Here are key facts for
ABIM from the
Large Vessel Vasculitis tutorial, as well as points of interest at the end of this document that are not directly addressed in this tutorial but should help you prepare for the boards. See the
tutorial notes for further details and relevant links.
Giant Cell Arteritis (GCA)
1.
GCA affects
large vessels, particularly the
branches of the external carotid artery, such as the
temporal artery.
2. Typical demographic:
women over 50 years old, especially of
Northern European descent.
3. Clinical presentation:
- New-onset temporal headache
- Jaw claudication (pain when chewing)
- Scalp tenderness
- Visual symptoms (amaurosis fugax, blurred vision, possible permanent blindness)

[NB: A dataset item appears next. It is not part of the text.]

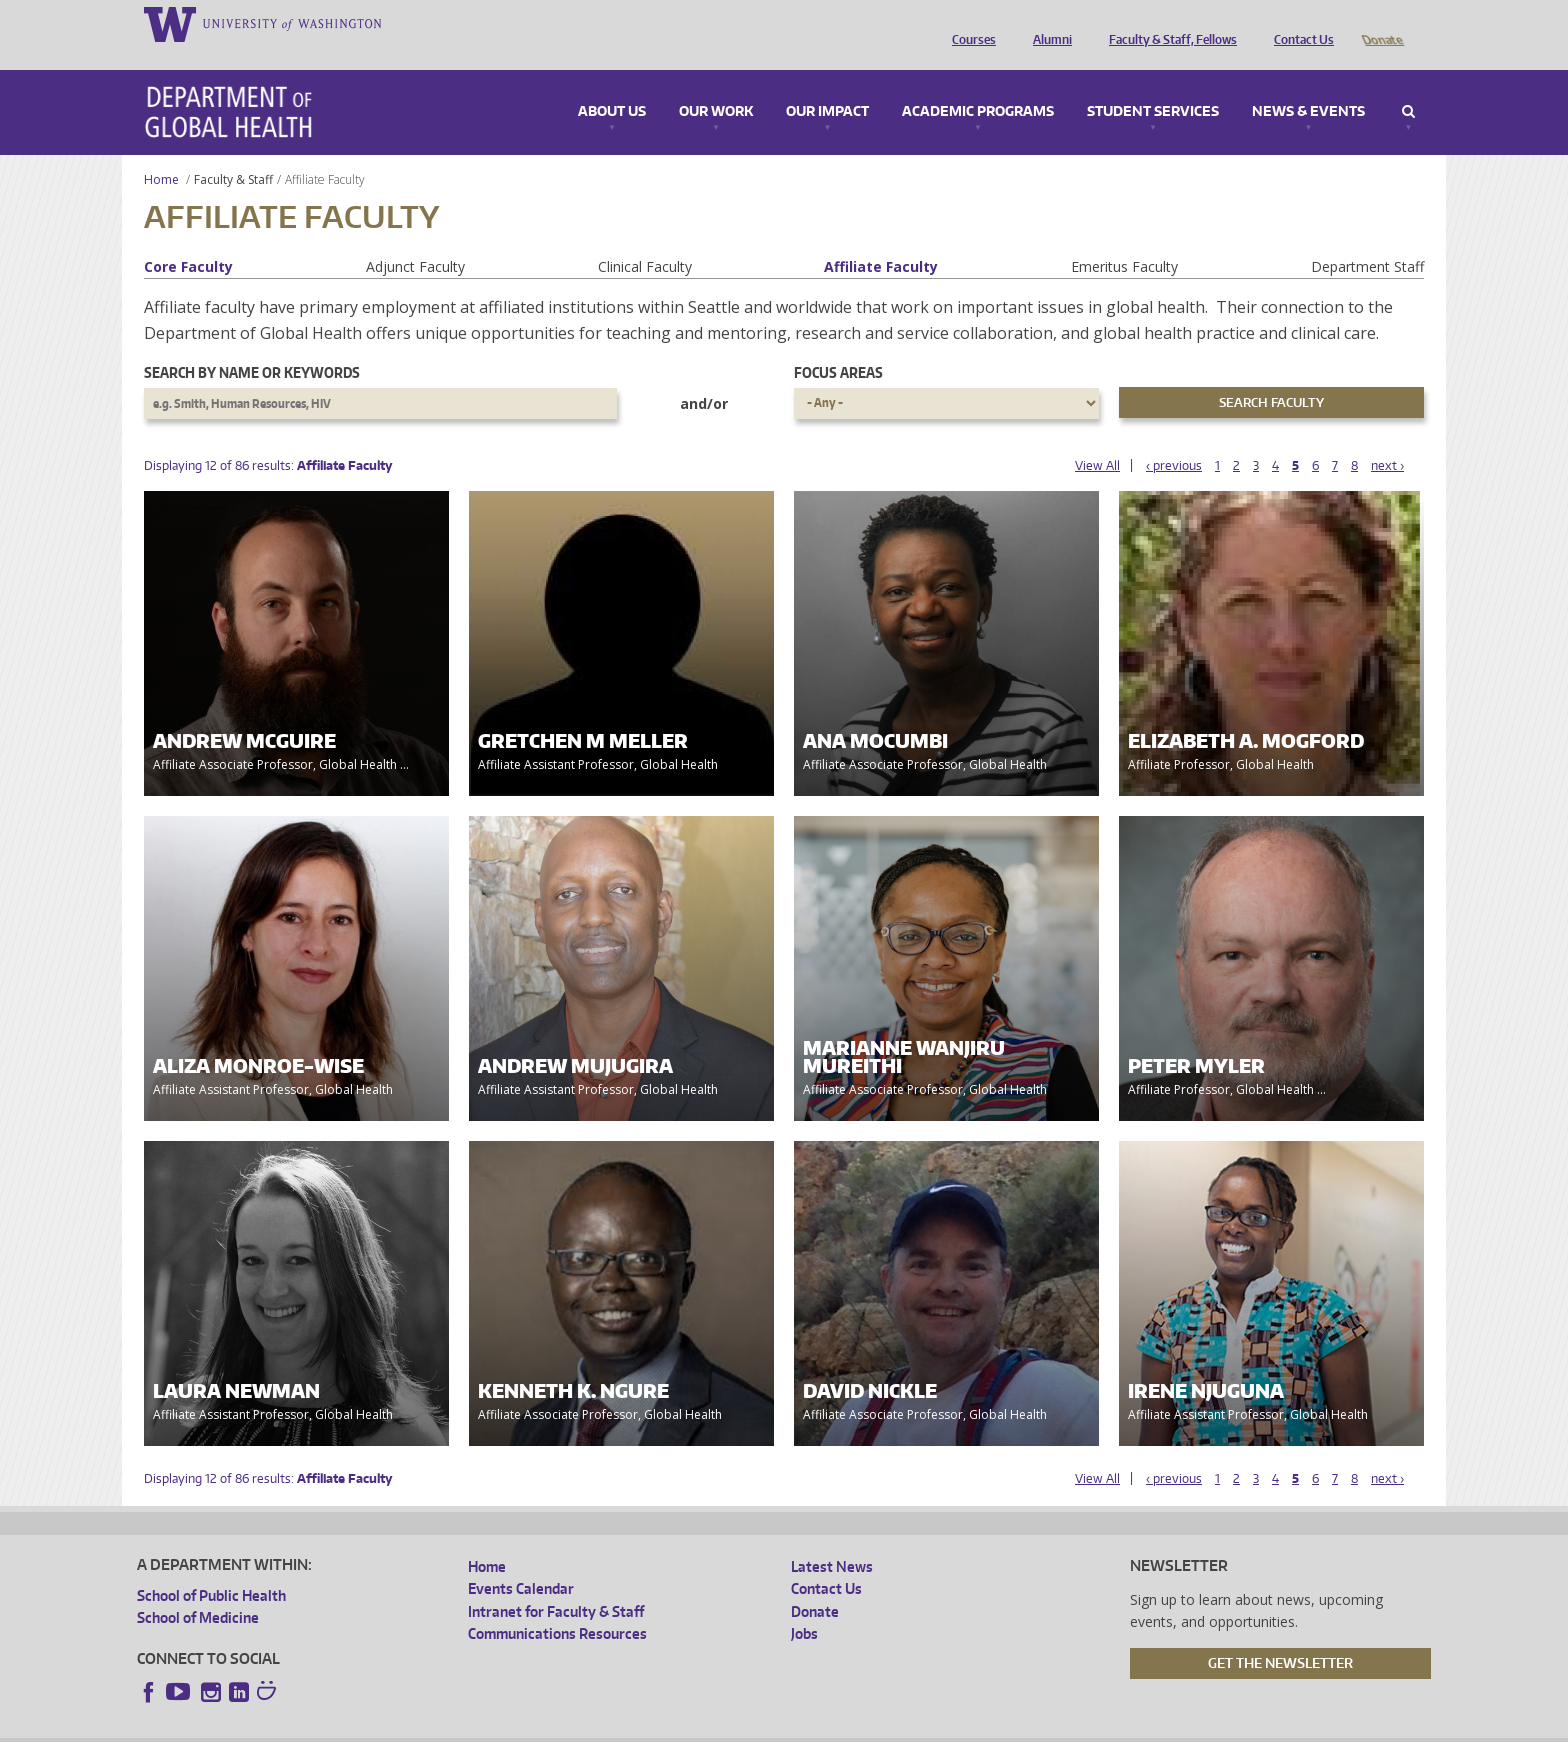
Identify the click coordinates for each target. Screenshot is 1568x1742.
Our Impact (827, 84)
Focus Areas (838, 344)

- Polymyalgia rheumatica association (proximal muscle pain and stiffness)
4. Management principle:
Start high-dose corticosteroids (e.g., prednisone 40–60 mg/day) immediately based on clinical suspicion —
do not delay for biopsy.
5. Diagnosis confirmed with
temporal artery biopsy (granulomatous inflammation, multinucleated giant cells).
6. Supporting labs:
markedly elevated ESR and CRP.
7. Untreated GCA can cause
permanent vision loss,
stroke, and
thoracic aortic aneurysm.
Takayasu Arteritis
8.
Takayasu arteritis involves
granulomatous inflammation of the aorta and its major branches.
9. Typical demographic:
young women (<40 years), especially of
Asian descent.
10. Clinical presentation:
- Decreased or absent pulses (e.g., brachial, radial)
- Blood pressure difference between arms (>10 mmHg)
- Arm or leg claudication
- Bruits over subclavian or carotid arteries
- Hypertension (due to renal artery involvement)
11. Diagnosis is made via
CT angiography or MR angiography showing stenosis or wall thickening.
12. First-line treatment is
high-dose corticosteroids.
Pathophysiology and Histology
1. Both GCA and Takayasu are
granulomatous vasculitides targeting
large vessels.
2. Histologic findings include:
- Granulomatous inflammation
- Multinucleated giant cells
- Destruction of the internal elastic lamina
- Intimal hyperplasia leading to luminal narrowing
3. In GCA, branches of the
external carotid artery are primarily involved; in Takayasu, involvement focuses on the
aortic arch and branches.
Diagnostic and Laboratory Evaluation
4.
Temporal artery biopsy is gold standard for GCA but may have patchy involvement (false negatives possible).
5.
Elevated ESR (>50 mm/hr) and
CRP are nonspecific but strongly supportive.
6.
Anemia of chronic disease may be present in both conditions.
7. Imaging for Takayasu should evaluate the full aorta and major branches (CT/MRI).
Management and Monitoring
8. In GCA:
- Start corticosteroids immediately.
- If visual symptoms occur, hospitalize for IV methylprednisolone.
9. In Takayasu:
- Use systemic corticosteroids initially.
- Methotrexate or azathioprine may be used as steroid-sparing agents.
10. Monitor response with
serial ESR and CRP.
Long-Term Management and Complications
1. For GCA:
- Steroid taper guided by symptoms and inflammatory markers.
- Low-dose aspirin is often recommended to reduce stroke risk.
- Monitor for aortic aneurysm development (especially thoracic).
2. For Takayasu:
- Monitor for development of aortic aneurysms, renal artery stenosis, and aortic regurgitation.
- Annual imaging may be needed to detect progression.
- Antihypertensive therapy is often required if renal arteries are involved.
Medication Side Effects and Prevention
3. Chronic steroid use requires:
- Bone protection (calcium, vitamin D, bisphosphonates)
- Monitoring for hyperglycemia, infections, and myopathy
4. Tocilizumab (IL-6 receptor antagonist) is FDA-approved for
relapsing GCA and can reduce steroid exposure.
5. In Takayasu, relapses are common;
long-term immunosuppressive therapy may be necessary.